The National Nuclear Security Administration authorized about 13 percent more in performance-based fees for the fiscal year that ended Sept. 30. The fees were 28 percent more than Los Alamos National Security LLC earned in 2007, after the first full year of the contract.

Additionally, LANS captured another year's extension on a contract still worth some $37.5 billion at current levels for the 15 years remaining on the agreement.

NNSA released a summary document Monday, confirming the final numbers. LANS is a partnership of the University of California, Bechtel, Babcock & Wilcox Technical Services and URS Energy and Construction,

Lab Director Charles McMillan, who is also president of LANS, called the outcome "a banner year in terms of dollars." Speaking to community leaders last month, he emphasized that $528 million in laboratory procurements were spent in New Mexico, including $342 million in Northern New Mexico.

The one-page summary evaluation cited several accomplishments in general terms, including the lab's leadership transition -- McMillan took over from Michael Anastasio, who retired at the end of June 2011 -- along with contributions to LANL's upkeep of the nuclear stockpile and global nonproliferation programs. Also highlighted were the lab's "outstanding response to the Las Conchas Fire" and progress in cleaning up nuclear waste.

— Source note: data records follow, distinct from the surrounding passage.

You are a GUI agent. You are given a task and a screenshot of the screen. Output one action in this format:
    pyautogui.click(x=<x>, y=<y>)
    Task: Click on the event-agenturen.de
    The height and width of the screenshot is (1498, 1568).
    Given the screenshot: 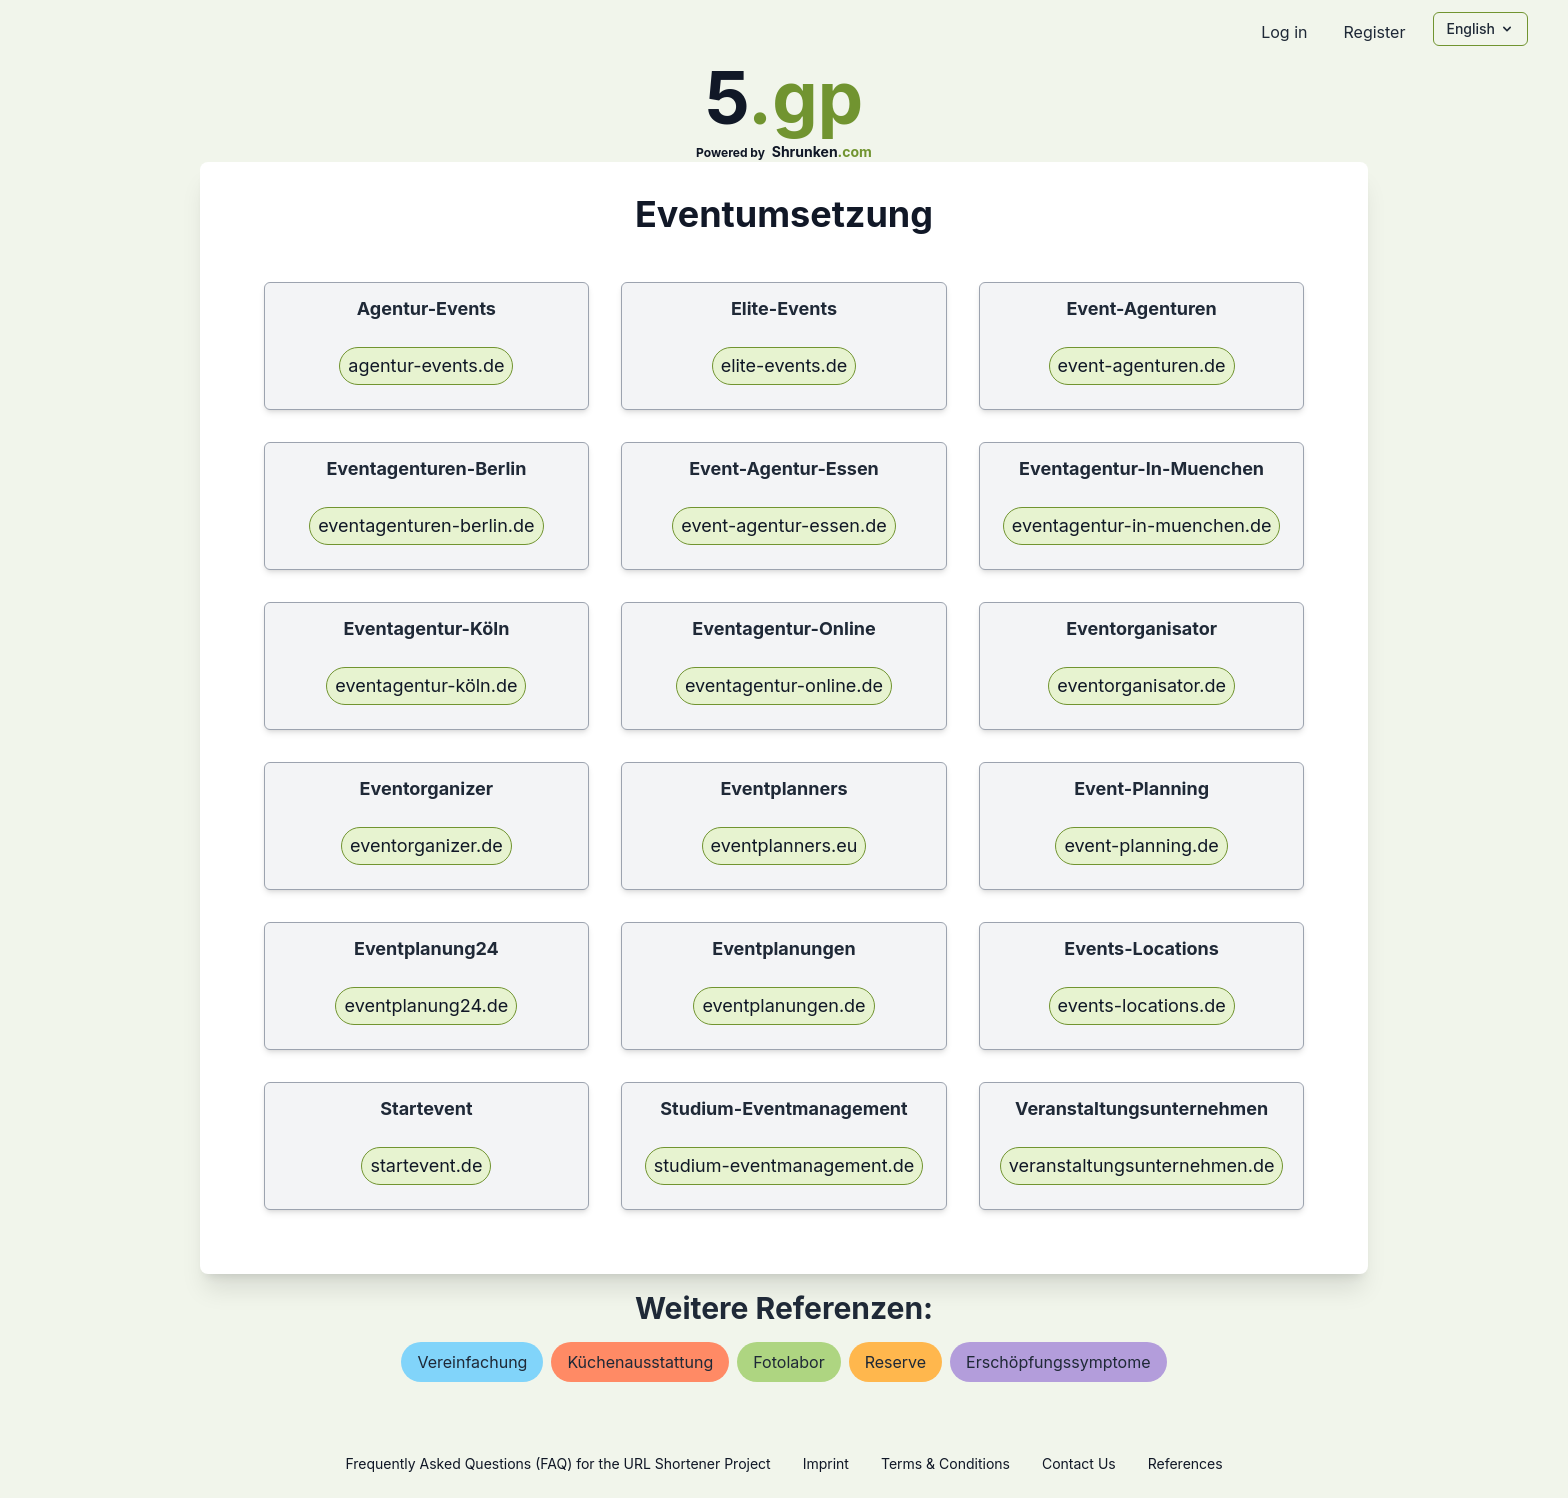 What is the action you would take?
    pyautogui.click(x=1142, y=365)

For the last three years, the nuclear weapons agency refused to make public the Performance Evaluation Reports that contain details about how the bottom line award was determined in relation to a set of goals and incentives for high-priority achievements. Past reports contained pointed criticism by the laboratory's supervisors, as well as the laboratory's own self-assessment.

Based on a ruling by a procurement official, NNSA now defers to contractors about whether to disclose the performance evaluations, but none of them has chosen to do so.

Despite requests and at least one court decision favoring the release of the information, the agency continues to consider the information proprietary and subject to a three-year delay prior to distribution.

The lack of transparency is criticized by leading arms control experts and open-government advocates.

Stephen I. Schwartz, editor of The Nonproliferation Review at the Monterey Institute of International Studies, has written and spoken extensively on the historic difficulties in accounting for nuclear spending since the program began nearly 70 years ago.

"If there is a performance bonus for doing a better job, it seems in time of austerity incumbent on government officials to level with the taxpayers and the public," he said. "Why? What's the big secret?"

"It's a disappointing move," said Steven Aftergood, director of the Project on Government Secrecy at the Federation of American Scientists. "By withholding this information from the public, NNSA only generates suspicion and distrust."